第20話 個人演説会 その5
ボランティアの仕事が終わり、秋田は消毒作業の後、事務所に戻った。
中に入ると、方丈と一海がいた。
「お疲れ様です」
「おう、お疲れ」
秋田のあいさつに対し、方丈は少し疲れた様子で答えた。
「お疲れ様」
一方、ボランティアに参加していなかった一海は、元気な声で言葉を返してきた。
「やっぱり、秋田君も疲れてる」
一海が少し嬉しそうに言った。
「当たり前ですよ。机を持って何往復もさせられた後、すぐに外に出て車の誘導。終わったら来場者の見送りと後片付け。こんなに働かされるとは思いませんでした」
「選挙の個人演説会は、準備や後片付けも含め5時間以内って法律で決まっているからな。こればかりは、どうしようもないな」
方丈はコップを手にしながら言った。
「信者の人たちは、これを選挙の度にやってるんですよね? 一体、何がいいんだか理解できませんよ」
「それこそ、信仰の力ね」
一海は目を瞑り、手を合わせて言った。
「選挙の手伝いをすることがですか?」
「深淵なる神のお考えがあってのことよ」
一海は聖職者に成り切っていた。
「ところで秋田、吉本太一に気づいたか?」
「はい。

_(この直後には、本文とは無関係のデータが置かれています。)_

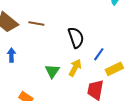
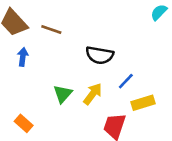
black semicircle: (76, 38) -> (100, 55), turned 110
blue arrow: (11, 55) -> (23, 57), moved

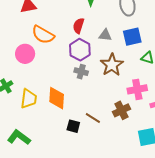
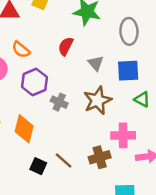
orange semicircle: (43, 35) -> (21, 50), size x0.7
gray triangle: (105, 35) -> (96, 63), turned 32
purple hexagon: (80, 50) -> (34, 82), moved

周りの人間と上手くやっているようでしたね」
「あの様子だと、説得して脱会させるのは無理だな」
「俺もそう思いました」
「となると、やはり教団を潰すしかないか……。俺、喜代次刑事に逮捕されるかもしれないな」
方丈は浮かない表情をしながら言った。
「何者なの? その喜代次刑事って」
一海が聞いてきた。
「自分が正しいと思ったら失礼な発言も厭わない、通称『それ以上、言ってはいけない刑事』って呼ばれている人だ」
「あら、別の意味で方丈君とそっくりね」
「どこが」
「だって、自分が正しいと思ったら、ヤクザの事務所でも突っ込んでいくでしょ? 突貫の方丈さん?」
一海はいやらしく口元を歪めながら言った。
「俺はあの人と違って情はある。一緒にしないでくれ」
方丈は本当に嫌そうな表情を浮かべ言った。
「でも、どうします? 逮捕されるおそれがあるなら、作戦を変えます?」
秋田は方丈にたずねた。
「いや、このまま続行する。証拠がなければ、逮捕されても問題ないからな」
「分かりました」
「では、二人とも、今後も教団のため身を粉にして働きなさい」
即席聖職者一海は、再び手を合わせて言った。
小石川倉庫に勤める下山と上田は、ホームセンターで買い物を済ませた後、それを持って上田の叔父の家に向かった。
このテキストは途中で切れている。